Take a drive through any American suburb today. Look at the eaves of your neighbor’s house. Look at the cracks in the soffits. Look at the chimney that hasn’t been capped. Bats can squeeze through a hole the size of a dime. A single colony can number in the hundreds, and they carry rabies at a rate of roughly 6% to 10% of the population. That means in a colony of 200 bats, up to 20 of them are carrying a virus that will kill you in two weeks. And they are living in your attic, defecating on your insulation, and occasionally, taking a wrong turn and flying into your bedroom.
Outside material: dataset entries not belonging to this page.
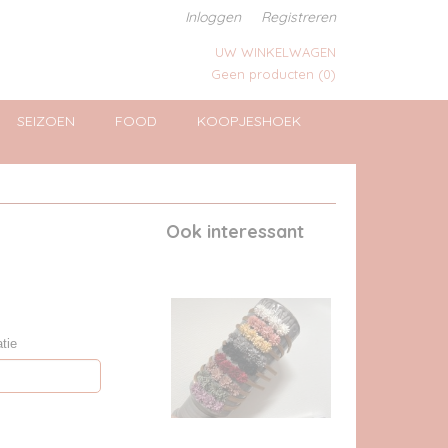
Inloggen
Registreren
UW WINKELWAGEN
Geen producten
(0)
SEIZOEN
FOOD
KOOPJESHOEK
Ook interessant
tie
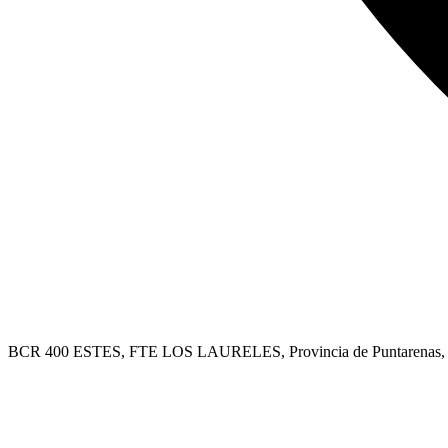
BCR 400 ESTES, FTE LOS LAURELES, Provincia de Puntarenas, Uv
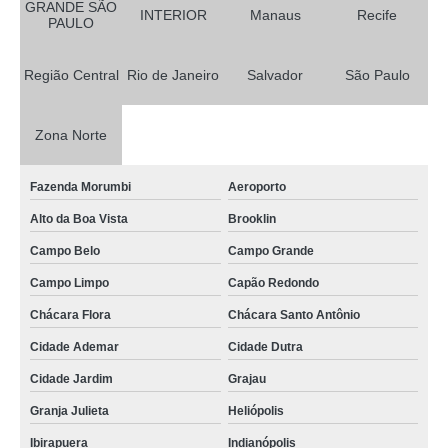
GRANDE SÃO
INTERIOR
Manaus
Recife
PAULO
Região Central
Rio de Janeiro
Salvador
São Paulo
Zona Norte
Fazenda Morumbi
Aeroporto
Alto da Boa Vista
Brooklin
Campo Belo
Campo Grande
Campo Limpo
Capão Redondo
Chácara Flora
Chácara Santo Antônio
Cidade Ademar
Cidade Dutra
Cidade Jardim
Grajau
Granja Julieta
Heliópolis
Ibirapuera
Indianópolis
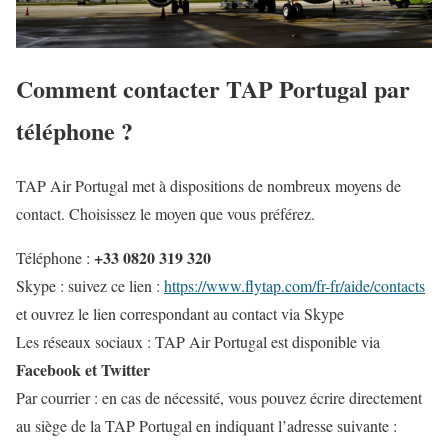
Comment contacter TAP Portugal par
téléphone ?
TAP Air Portugal met à dispositions de nombreux moyens de
contact. Choisissez le moyen que vous préférez.
+33 0820 319 320
Téléphone :
Skype : suivez ce lien :
https://www.flytap.com/fr-fr/aide/contacts
et ouvrez le lien correspondant au contact via Skype
Les réseaux sociaux : TAP Air Portugal est disponible via
Facebook et Twitter
Par courrier : en cas de nécessité, vous pouvez écrire directement
au siège de la TAP Portugal en indiquant l’adresse suivante :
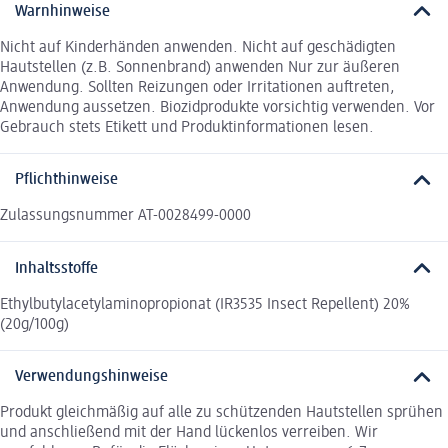
Warnhinweise
Nicht auf Kinderhänden anwenden. Nicht auf geschädigten
Hautstellen (z.B. Sonnenbrand) anwenden Nur zur äußeren
Anwendung. Sollten Reizungen oder Irritationen auftreten,
Anwendung aussetzen. Biozidprodukte vorsichtig verwenden. Vor
Gebrauch stets Etikett und Produktinformationen lesen.
Pflichthinweise
Zulassungsnummer AT-0028499-0000
Inhaltsstoffe
Ethylbutylacetylaminopropionat (IR3535 Insect Repellent) 20%
(20g/100g)
Verwendungshinweise
Produkt gleichmäßig auf alle zu schützenden Hautstellen sprühen
und anschließend mit der Hand lückenlos verreiben. Wir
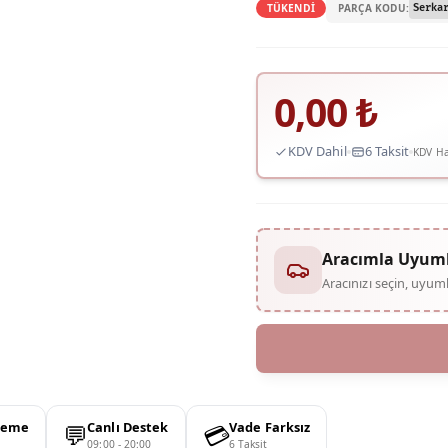
PARÇA KODU:
TÜKENDİ
Serka
0,00
₺
KDV Dahil
6 Taksit
KDV Ha
Aracımla Uyum
Aracınızı seçin, uyu
💬
💳
deme
Canlı Destek
Vade Farksız
09:00 - 20:00
6 Taksit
The collapse of societal responsibility is palpable. We’ve stopped teaching children to avoid bats. We’ve stopped capping chimneys. We’ve stopped calling animal control because we’re too busy or too scared of the fees. And the government? The CDC’s rabies program is perpetually underfunded. The National Association of State Public Health Veterinarians published a report in 2023 warning that “the current system is inadequate to address the growing threat of rabies in wildlife and domestic animals.” But who reads that? We’re too busy arguing about masks and vaccines for other diseases to care about the one that has a 99.9% fatality rate.
The irony is almost too bitter to swallow. We spent two years terrified of a virus with a 99% survival rate, while a virus with a near-100% fatality rate is flying into our homes every night. We stockpiled N95 masks and hand sanitizer, but we haven’t thought about the fact that a bat bite is essentially a death sentence if you don’t get to a hospital within 24 hours. And good luck getting to a hospital in rural America, where closures are accelerating.
This isn’t just a public health crisis. It’s a moral crisis. We are failing the most vulnerable among us: children, the elderly, and the poor. Rabies post-exposure prophylaxis—the shots that save your life—costs between $3,000 and $10,000 per course. If you don’t have insurance, you don’t get the shots. You die. It’s that simple. In a nation where 30 million people are uninsured, that’s a death sentence written in fine print.
The bats are not the enemy. They are a symptom of a society that has stopped caring about the basics. We’ve lost the communal ethic of maintenance—of capping the chimney, of sealing the attic, of calling animal control before the problem escalates. We’ve lost the public health safety net that ensures everyone can get a shot, regardless of their bank account. And we’ve lost the sense of urgency that comes with a disease that is 100% preventable but 100% fatal.
So the next time you hear a scratching in the attic, don’t ignore it. The bat doesn’t care about politics. It doesn’t care about your budget. It doesn’t care if you’ve had a long day. It will bite you while you sleep, and you will never know until it
Final Thoughts
After decades of covering zoonotic outbreaks, I’ve learned that fear often eclipses the real story: rabies in bats is a tragic but statistically rare event, yet the sensationalism around it distracts from the greater ecological tragedy—habitat loss and white-nose syndrome are far deadlier to these vital species. The takeaway isn’t to demonize the bat, but to respect its wildness: a grounded bat is a sick bat, and that’s where our vigilance, not our panic, should focus. Ultimately, this isn’t a war on bats, but a quiet plea for better public health education and conservation—because the real danger isn’t a flying mammal, but our own ignorance.